The distraction of the territorial debate has provided some coverage for everyone while austerity measures have forced families to deplete their assets to support unemployed relatives. But it has also fueled the idea that the traditional parties are out of touch with the plight of ordinary people; an idea Podemos has capitalized on. The main contention of the party’s telegenic public spokesperson Pablo Iglesias (who coincidentally carries the name of the PSOE’s 19th century founder) is that Spain’s elites have formed a “political caste” too coopted by big money to offer solutions for the urgent needs of its citizenry.
As if to confirm the diagnosis, established news outlets in Spain have been quick to tag Podemos as a “populist” movement, associating it surreptitiously with the rise of unsavory anti-liberalisms elsewhere in Europe. But that charge has failed to stick. The party’s program - fashioned through deliberations and voting in local “circles” that anyone could form without formal party membership - includes calls for higher minimum wages, a universal basic income, the nationalization of utilities and publicly rescued banks, and the suspension of deportation centers and EU border control programs (which have been associated with a number of recent tragedies along Spain’s southern coast). That may be far-fetched in today’s Europe (a reasonable criticism). But it is hardly to be compared to that of Eurosceptic renegades or xenophobic nationalists that advanced elsewhere in Europe. Nor should the party be mistaken as a movement of the young against a privileged older generation. To the surprise of many, a large majority of Podemos voters seem to be over 35 (and a fifth over 55).
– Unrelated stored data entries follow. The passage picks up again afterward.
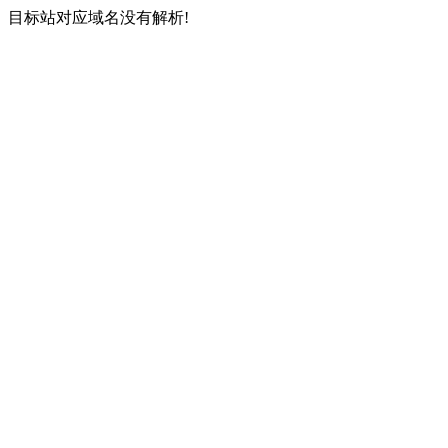
目标站对应域名没有解析!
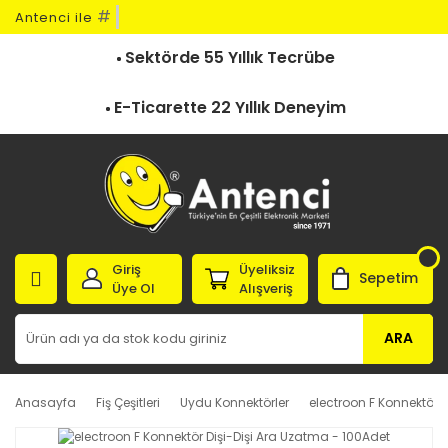
#
Antenci ile
Sektörde 55 Yıllık Tecrübe
E-Ticarette 22 Yıllık Deneyim
Giriş
Üyeliksiz
Sepetim
Üye Ol
Alışveriş
ARA
Anasayfa
Fiş Çeşitleri
Uydu Konnektörler
electroon F Konnektör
Excessive idealism, or a lack of internal coherence given its loose structure may render Podemos a flash in the pan if it fails to redirect political debate effectively towards the immediate needs of people. The political establishment’s reaction to the electoral shake-up (now centered on the hope that the royal succession will afford everyone an opportunity to reset) is leading other left-wing parties to up the ante by focusing on an immediate referendum on the monarchy such as is now being demanded by Izquierda Unida. It is a tempting antidote to the internal conflict the Left has experienced over Catalonia. Yet, even if, if pressed, most Spaniards probably hold republican convictions, it makes little sense for such a referendum to be held if it is not preceded by a clear public debate on what should replace the monarchy (and here there is likely to be much less agreement). The single largest risk, however, remains the prospect that even the abdication of the Spanish king – once a symbol of liberal democracy in Europe – fails to be recognized in Berlin and Brussels as the writing on the wall that it ought to convey.